[Screening for 4MRGN in German emergency departments].

Autor: Dormann H; Zentrale Notaufnahme, Klinikum Fürth, Jakob-Henle-Str. 1, 90766, Fürth, Deutschland. harald.dormann@klinikum-fuerth.de., Eichelsdörfer L; Friedrich-Alexander-Universität Erlangen-Nürnberg, Nürnberg, Deutschland., Karg MV; Zentrale Notaufnahme, Studienzentrale, Klinikum Fürth, Fürth, Deutschland., Mang H; Medical Process Management, Friedrich-Alexander-Universität Erlangen-Nürnberg, Nürnberg, Deutschland., Schumacher AK; Zentrale Notaufnahme, Studienzentrale, Klinikum Fürth, Fürth, Deutschland.
Jazyk: němčina
Zdroj: Medizinische Klinik, Intensivmedizin und Notfallmedizin [Med Klin Intensivmed Notfmed] 2021 Jun; Vol. 116 (5), pp. 440-448. Date of Electronic Publication: 2020 May 04.
DOI: 10.1007/s00063-020-00678-z
Abstrakt: Background: Multiresistant Gram-negative bacteria (MRGN) are a growing clinical problem. The practical implementation of the recommendation of the Commission for Hospital Hygiene and Infection Prevention (KRINKO) for screening according to 4MRGN (MRGN resistant to all four categories of antibiotics), however, varies considerably between emergency departments.
Objectives: This study is intended to give an overview of the status quo and the quality assurance of 4MRGN screening and to show possibilities for process optimization.
Materials and Methods: In 2018, a web-based survey was conducted among emergency room directors and directors of clinics in the Association of Hospital Directors in Germany (VKD).

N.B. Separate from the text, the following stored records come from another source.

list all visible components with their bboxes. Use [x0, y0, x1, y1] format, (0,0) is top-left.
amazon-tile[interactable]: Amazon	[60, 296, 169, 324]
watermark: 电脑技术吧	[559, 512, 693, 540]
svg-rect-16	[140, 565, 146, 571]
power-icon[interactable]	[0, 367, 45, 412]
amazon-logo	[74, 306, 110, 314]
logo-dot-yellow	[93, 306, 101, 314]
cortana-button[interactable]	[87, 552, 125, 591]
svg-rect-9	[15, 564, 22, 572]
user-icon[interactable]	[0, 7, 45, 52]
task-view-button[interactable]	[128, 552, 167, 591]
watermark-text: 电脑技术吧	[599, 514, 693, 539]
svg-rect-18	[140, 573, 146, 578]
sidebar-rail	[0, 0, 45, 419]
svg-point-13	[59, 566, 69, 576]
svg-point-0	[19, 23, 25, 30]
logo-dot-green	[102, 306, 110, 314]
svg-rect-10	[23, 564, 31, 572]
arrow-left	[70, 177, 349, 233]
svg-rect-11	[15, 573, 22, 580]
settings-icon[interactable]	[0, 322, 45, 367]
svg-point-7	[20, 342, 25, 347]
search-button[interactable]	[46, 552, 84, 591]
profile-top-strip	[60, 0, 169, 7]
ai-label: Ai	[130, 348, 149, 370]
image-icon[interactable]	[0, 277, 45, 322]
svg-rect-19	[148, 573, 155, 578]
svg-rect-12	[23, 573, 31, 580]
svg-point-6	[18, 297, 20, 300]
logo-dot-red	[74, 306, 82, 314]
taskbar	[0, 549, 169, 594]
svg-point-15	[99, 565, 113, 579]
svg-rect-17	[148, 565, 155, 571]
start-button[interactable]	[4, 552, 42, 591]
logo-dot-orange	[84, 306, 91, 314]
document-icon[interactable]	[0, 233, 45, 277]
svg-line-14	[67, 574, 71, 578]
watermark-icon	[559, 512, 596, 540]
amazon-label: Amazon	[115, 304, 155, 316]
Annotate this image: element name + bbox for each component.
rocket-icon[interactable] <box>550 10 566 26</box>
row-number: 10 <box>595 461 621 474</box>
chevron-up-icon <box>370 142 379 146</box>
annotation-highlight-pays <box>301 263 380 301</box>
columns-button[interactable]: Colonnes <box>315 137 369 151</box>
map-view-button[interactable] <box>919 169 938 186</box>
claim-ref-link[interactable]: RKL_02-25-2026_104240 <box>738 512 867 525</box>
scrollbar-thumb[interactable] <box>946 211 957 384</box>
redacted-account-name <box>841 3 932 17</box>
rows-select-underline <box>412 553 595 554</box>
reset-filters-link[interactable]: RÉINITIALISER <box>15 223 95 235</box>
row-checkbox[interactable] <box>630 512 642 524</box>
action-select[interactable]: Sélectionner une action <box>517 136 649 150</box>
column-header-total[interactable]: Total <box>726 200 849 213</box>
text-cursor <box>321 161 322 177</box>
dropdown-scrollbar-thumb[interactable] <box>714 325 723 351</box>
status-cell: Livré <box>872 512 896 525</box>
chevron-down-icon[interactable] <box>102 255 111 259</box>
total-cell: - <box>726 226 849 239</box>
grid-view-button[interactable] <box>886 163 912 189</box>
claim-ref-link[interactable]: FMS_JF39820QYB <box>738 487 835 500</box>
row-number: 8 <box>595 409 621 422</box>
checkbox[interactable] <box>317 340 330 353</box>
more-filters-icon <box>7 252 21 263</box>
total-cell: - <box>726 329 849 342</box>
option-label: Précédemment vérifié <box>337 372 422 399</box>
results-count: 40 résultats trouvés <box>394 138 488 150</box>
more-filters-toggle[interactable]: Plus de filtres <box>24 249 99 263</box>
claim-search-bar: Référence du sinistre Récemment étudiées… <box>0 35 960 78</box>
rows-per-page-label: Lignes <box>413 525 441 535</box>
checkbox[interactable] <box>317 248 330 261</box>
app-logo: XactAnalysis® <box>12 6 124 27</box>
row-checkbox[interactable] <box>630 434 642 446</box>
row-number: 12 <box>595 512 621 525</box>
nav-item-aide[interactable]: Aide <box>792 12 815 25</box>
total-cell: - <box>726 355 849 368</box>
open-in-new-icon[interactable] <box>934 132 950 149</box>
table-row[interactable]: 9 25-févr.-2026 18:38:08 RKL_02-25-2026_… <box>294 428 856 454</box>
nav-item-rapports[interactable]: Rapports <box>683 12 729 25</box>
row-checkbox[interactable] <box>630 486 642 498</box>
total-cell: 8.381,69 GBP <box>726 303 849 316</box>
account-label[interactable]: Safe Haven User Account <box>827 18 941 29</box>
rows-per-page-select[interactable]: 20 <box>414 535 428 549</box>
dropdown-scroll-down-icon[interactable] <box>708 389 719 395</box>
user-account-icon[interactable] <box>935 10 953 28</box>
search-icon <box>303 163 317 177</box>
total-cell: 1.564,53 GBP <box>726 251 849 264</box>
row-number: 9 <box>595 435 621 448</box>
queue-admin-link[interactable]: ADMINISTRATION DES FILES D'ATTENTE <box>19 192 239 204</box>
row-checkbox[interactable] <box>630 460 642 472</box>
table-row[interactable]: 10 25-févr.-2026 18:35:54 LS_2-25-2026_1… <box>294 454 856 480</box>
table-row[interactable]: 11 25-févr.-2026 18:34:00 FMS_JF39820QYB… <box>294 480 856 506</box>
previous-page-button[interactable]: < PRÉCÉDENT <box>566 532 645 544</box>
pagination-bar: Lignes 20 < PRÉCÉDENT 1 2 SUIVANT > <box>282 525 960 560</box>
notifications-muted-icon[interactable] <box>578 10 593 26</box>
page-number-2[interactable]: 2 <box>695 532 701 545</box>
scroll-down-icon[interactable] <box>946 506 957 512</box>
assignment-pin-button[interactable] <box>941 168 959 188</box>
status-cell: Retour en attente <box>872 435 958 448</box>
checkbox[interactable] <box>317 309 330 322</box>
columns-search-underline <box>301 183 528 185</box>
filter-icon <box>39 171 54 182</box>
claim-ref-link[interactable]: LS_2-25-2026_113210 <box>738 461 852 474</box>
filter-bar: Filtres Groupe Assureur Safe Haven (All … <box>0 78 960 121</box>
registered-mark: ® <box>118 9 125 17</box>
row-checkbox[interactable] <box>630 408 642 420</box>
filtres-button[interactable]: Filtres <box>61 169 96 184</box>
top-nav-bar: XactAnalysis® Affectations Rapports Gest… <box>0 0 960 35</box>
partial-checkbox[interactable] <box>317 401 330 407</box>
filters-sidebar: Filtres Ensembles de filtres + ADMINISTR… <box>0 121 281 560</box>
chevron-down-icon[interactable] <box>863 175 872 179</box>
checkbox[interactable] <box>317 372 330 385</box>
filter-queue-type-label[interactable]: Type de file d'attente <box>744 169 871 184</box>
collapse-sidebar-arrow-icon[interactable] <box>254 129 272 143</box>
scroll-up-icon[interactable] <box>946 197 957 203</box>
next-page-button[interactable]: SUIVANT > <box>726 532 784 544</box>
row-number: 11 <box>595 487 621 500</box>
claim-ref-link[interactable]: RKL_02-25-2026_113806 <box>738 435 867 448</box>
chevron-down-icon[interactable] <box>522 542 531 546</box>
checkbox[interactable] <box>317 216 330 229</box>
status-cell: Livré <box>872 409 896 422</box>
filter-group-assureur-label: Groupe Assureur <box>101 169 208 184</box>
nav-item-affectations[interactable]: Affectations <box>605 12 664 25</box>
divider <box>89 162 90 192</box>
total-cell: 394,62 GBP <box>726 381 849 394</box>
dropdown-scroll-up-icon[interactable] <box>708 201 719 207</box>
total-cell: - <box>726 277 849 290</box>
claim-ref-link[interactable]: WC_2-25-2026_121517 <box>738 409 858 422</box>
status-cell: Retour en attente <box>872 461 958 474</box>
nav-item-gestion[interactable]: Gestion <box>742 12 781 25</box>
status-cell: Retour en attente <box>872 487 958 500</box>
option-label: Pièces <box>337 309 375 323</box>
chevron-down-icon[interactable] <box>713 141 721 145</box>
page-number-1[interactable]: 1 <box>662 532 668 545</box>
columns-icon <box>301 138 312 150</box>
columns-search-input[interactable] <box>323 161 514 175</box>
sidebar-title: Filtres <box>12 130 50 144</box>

Results: The response rate of the 267 clinics surveyed was 31.1%. In all, 83.4% of the emergency rooms surveyed routinely screen for multiresistant pathogens. In 71.8% a standard procedure (SOP) is defined and 82.0% of the test criteria refer to the KRINKO recommendation. Only 39.7% of the clinics follow it without in-house adaptation. No clinic can give an exact number of actual risk patients per year. According to the median, 55 patients in an emergency room met the KRINKO screening criteria in 2017. Only 40 patients were screened for suspected 4MRGN. Quality assurance of the screening was performed by 41.0% of emergency departments. The responsibility lies mainly with the hygiene department.
Conclusions: Even if screenings are carried out as far as possible, there is a lack of standardization in the recording of case numbers and quality assurance. Therefore, it can be assumed that there are numerous individuals with undetected 4MRGN. As a quality indicator, SOPs could clearly assign responsibilities and improve infection hygiene.